Na samochód, którym jechali, przewróciło się drzewo. Rzecznik komendanta Państwowej Straży Pożarnej Paweł Frątczak powiedział IAR, że strażacy całą noc usuwali skutki wichur.
Najwięcej pracy mieli w województwach pomorskim, kujawsko - pomorskim i wielkopolskim. Strażacy usuwali setki połamanych i powalonych drzew, które w wielu miejscach tarasowały ulice, drogi i szlaki kolejowe. Zabezpieczali uszkodzone fragmenty konstrukcyjne budynków, dachy i naderwane reklamy.

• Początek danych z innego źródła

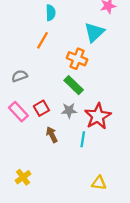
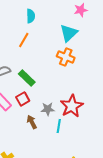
orange cross: (77, 59) -> (66, 57), moved
green rectangle: (74, 85) -> (27, 78), moved
gray star: (69, 110) -> (48, 109), moved

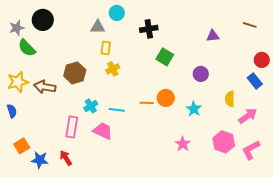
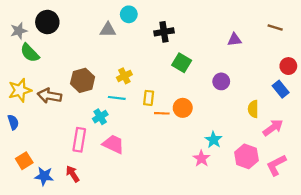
yellow rectangle: (106, 48) -> (149, 98), moved
cyan star: (194, 109) -> (214, 140), moved
cyan line: (117, 110) -> (117, 98), moved

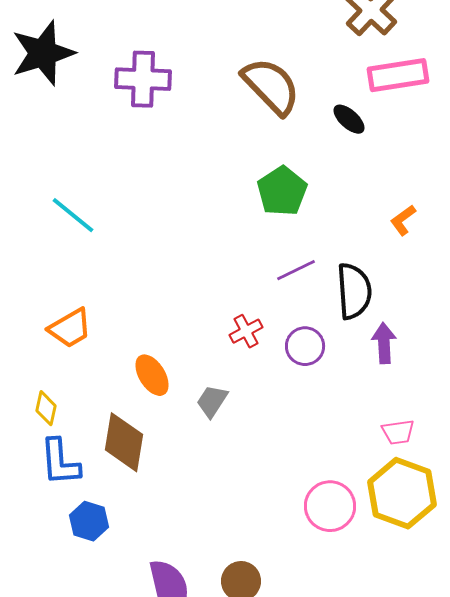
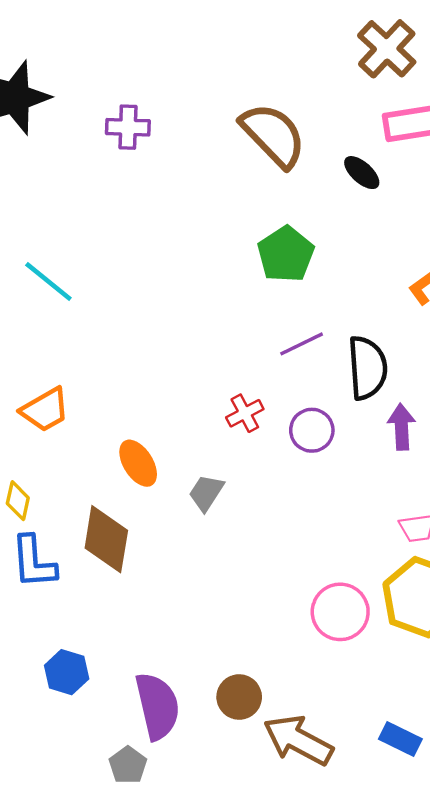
purple cross: (143, 79) -> (128, 127), size x0.7
blue hexagon: (89, 521) -> (67, 672), moved

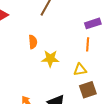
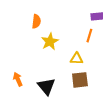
yellow star: (50, 59) -> (50, 42), turned 30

Wieczorem i w nocy po przejściu wichur 6,5 tysięcy gospodarstw domowych było bez prądu. Na dziś synoptycy zapowiadają nadal silny wiatr w całym kraju. Najsilniej ma dzisiaj wiać na południu, gdzie w ciągu dnia porywy osiągną prędkość do 100 kilometrów na godzinę, a w nocy - do 120 kilometrów na godzinę.
Na wschodzie prędkość wiatru będzie dochodziła do 65 kilometrów na godzinę, na zachodzie- do 75, a na Wybrzeżu- do około 80 kilometrów na godzinę.